Matka nie ma pieniędzy na pogrzeb. Noworodek od miesiąca leży w kostnicy
29-letnia Włoszka ponad miesiąc temu urodziła chłopczyka. Dziecko, mimo wysiłków lekarzy, zmarło po kilkunastu godzinach. Jego ciało wciąż leży w kostnicy. Matki nie stać na pogrzeb.
Ta tragiczna historia rozgrywa się w Bergamo niedaleko Mediolanu. Rozpoczęła się 6 listopada, gdy pochodząca z Maroka, ciężarna kobieta, uległa wypadkowi samochodowemu. Lekarze przebadali ją i szybko zwolnili ze szpitala.

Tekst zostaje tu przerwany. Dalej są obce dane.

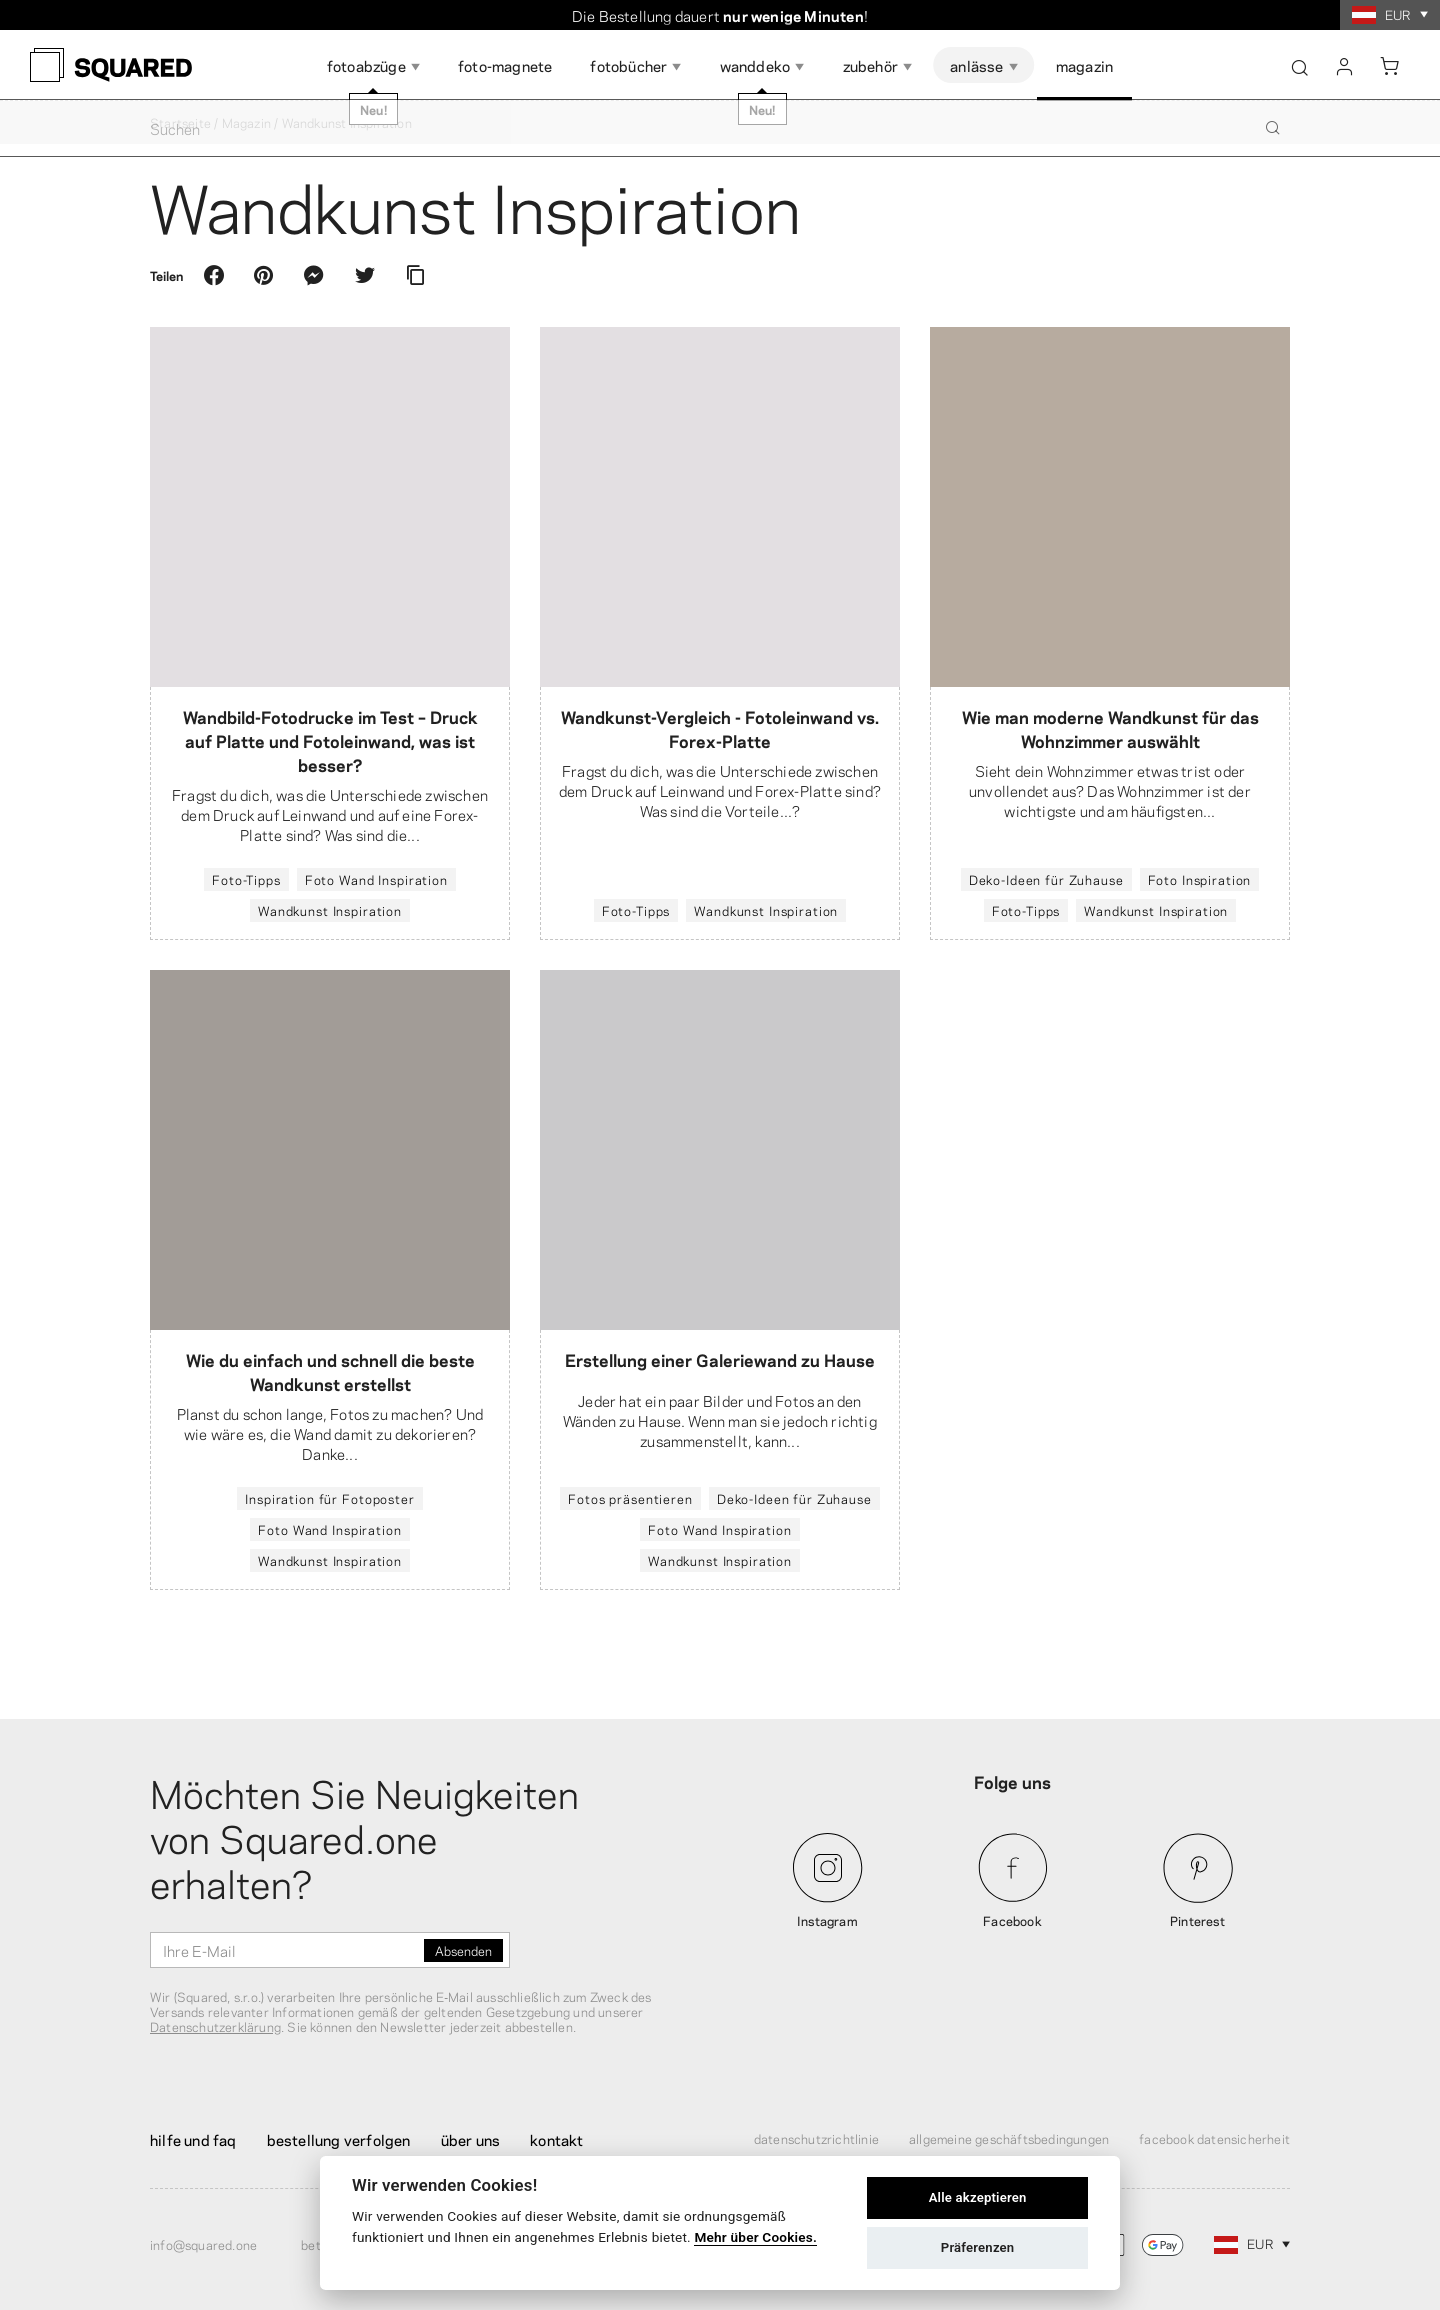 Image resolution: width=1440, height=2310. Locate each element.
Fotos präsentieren (630, 1498)
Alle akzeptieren (978, 2197)
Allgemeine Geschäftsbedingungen (1009, 2138)
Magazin (246, 122)
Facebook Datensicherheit (1214, 2138)
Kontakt (556, 2139)
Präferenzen (978, 2247)
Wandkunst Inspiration (330, 910)
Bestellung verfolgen (339, 2139)
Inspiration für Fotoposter (329, 1498)
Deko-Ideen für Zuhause (1046, 879)
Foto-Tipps (246, 879)
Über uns (471, 2139)
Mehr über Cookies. (755, 2237)
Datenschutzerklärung (215, 2026)
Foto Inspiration (1200, 879)
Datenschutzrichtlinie (816, 2138)
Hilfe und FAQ (193, 2139)
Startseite (180, 122)
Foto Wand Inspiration (376, 879) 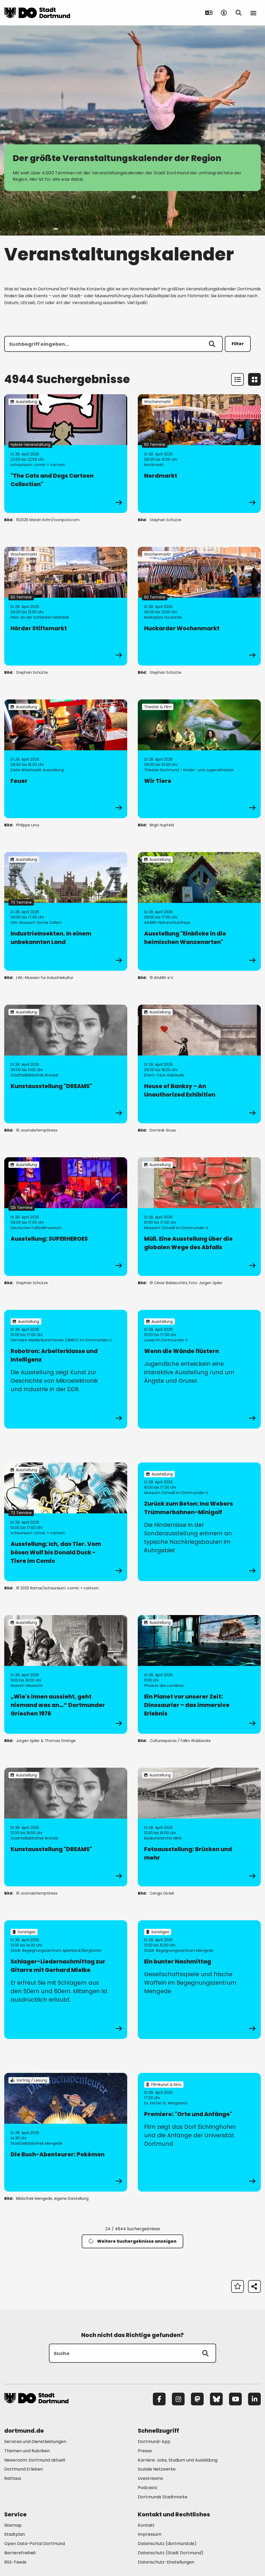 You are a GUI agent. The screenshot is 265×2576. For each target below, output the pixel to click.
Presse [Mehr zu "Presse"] (145, 2451)
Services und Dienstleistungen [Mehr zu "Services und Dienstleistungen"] (35, 2441)
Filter (238, 344)
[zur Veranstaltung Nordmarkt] (199, 453)
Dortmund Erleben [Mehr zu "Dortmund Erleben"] (23, 2469)
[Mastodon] (197, 2399)
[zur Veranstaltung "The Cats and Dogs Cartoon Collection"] (65, 453)
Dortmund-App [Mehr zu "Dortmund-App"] (154, 2441)
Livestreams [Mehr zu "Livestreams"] (150, 2478)
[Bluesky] (216, 2399)
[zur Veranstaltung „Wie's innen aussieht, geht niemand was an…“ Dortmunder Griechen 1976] (65, 1674)
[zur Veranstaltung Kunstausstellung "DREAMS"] (65, 1064)
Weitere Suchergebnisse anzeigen (132, 2241)
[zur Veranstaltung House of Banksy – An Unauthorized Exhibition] (199, 1064)
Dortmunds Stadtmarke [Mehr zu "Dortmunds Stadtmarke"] (163, 2497)
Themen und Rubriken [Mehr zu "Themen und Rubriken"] (27, 2451)
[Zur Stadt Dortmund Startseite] (37, 12)
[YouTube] (235, 2399)
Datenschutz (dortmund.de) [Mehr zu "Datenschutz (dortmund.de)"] (167, 2543)
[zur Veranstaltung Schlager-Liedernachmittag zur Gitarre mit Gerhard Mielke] (65, 1979)
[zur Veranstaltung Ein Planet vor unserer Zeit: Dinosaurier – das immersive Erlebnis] (199, 1674)
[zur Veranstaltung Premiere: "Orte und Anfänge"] (199, 2132)
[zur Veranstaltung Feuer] (65, 758)
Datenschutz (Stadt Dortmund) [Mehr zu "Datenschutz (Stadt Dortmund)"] (170, 2553)
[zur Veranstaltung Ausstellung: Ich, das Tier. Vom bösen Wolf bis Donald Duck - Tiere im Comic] (65, 1521)
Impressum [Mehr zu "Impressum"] (149, 2534)
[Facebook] (159, 2399)
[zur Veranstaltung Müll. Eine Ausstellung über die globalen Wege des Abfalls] (199, 1216)
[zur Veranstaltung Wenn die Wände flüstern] (199, 1369)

24 godziny później kobieta z silnymi bólami ponownie pojawiła się w szpitalu. Urodziła wcześniaka - chłopca, któremu nadano imię Yousef.
Maluszek, który urodził się w 24. tygodniu ciąży, wymagał specjalistycznej opieki medycznej. Przetransportowano go więc do innego szpitala. Niestety, mimo wysiłków lekarzy zmarł 15 godzin po narodzinach.
Ciało malca trafiło do kostnicy. I wciąż tam leży. Jego matka jest bowiem bezrobotna i nie ma 750 euro potrzebnych na pogrzeb.
Kobieta zwróciła się z prośbą do władz miasta Cologne, w którym mieszka, o pomoc finansową. Samorządowcy stwierdzili jednak, że mogą przekazać kobiecie zaledwie 250 euro.